What you have to do
Gather all lines in the records below that include the word "Natural".
------------
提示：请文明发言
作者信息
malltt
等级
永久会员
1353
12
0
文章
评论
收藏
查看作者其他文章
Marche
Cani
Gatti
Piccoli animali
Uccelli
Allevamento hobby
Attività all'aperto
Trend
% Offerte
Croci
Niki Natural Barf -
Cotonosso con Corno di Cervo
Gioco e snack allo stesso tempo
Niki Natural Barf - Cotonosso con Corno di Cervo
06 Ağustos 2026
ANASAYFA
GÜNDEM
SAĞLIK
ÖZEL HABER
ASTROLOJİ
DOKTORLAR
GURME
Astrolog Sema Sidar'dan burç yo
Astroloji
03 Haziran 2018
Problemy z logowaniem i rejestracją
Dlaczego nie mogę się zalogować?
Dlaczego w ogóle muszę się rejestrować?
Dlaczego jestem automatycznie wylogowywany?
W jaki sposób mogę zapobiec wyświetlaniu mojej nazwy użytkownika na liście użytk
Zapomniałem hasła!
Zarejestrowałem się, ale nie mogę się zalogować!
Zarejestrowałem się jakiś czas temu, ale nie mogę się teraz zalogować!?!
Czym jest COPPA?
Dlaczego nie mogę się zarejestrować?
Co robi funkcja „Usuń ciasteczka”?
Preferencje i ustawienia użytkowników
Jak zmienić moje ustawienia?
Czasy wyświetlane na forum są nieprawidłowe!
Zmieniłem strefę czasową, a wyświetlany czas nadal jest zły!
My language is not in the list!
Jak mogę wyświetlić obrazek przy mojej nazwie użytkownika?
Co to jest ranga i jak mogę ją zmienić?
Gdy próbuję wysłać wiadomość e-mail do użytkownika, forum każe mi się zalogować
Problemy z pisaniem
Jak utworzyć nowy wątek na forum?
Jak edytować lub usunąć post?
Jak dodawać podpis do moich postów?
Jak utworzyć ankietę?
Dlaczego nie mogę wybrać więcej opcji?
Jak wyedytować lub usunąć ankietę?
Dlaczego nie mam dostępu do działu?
------------
Answer section
Niki Natural Barf -
Niki Natural Barf - Cotonosso con Corno di Cervo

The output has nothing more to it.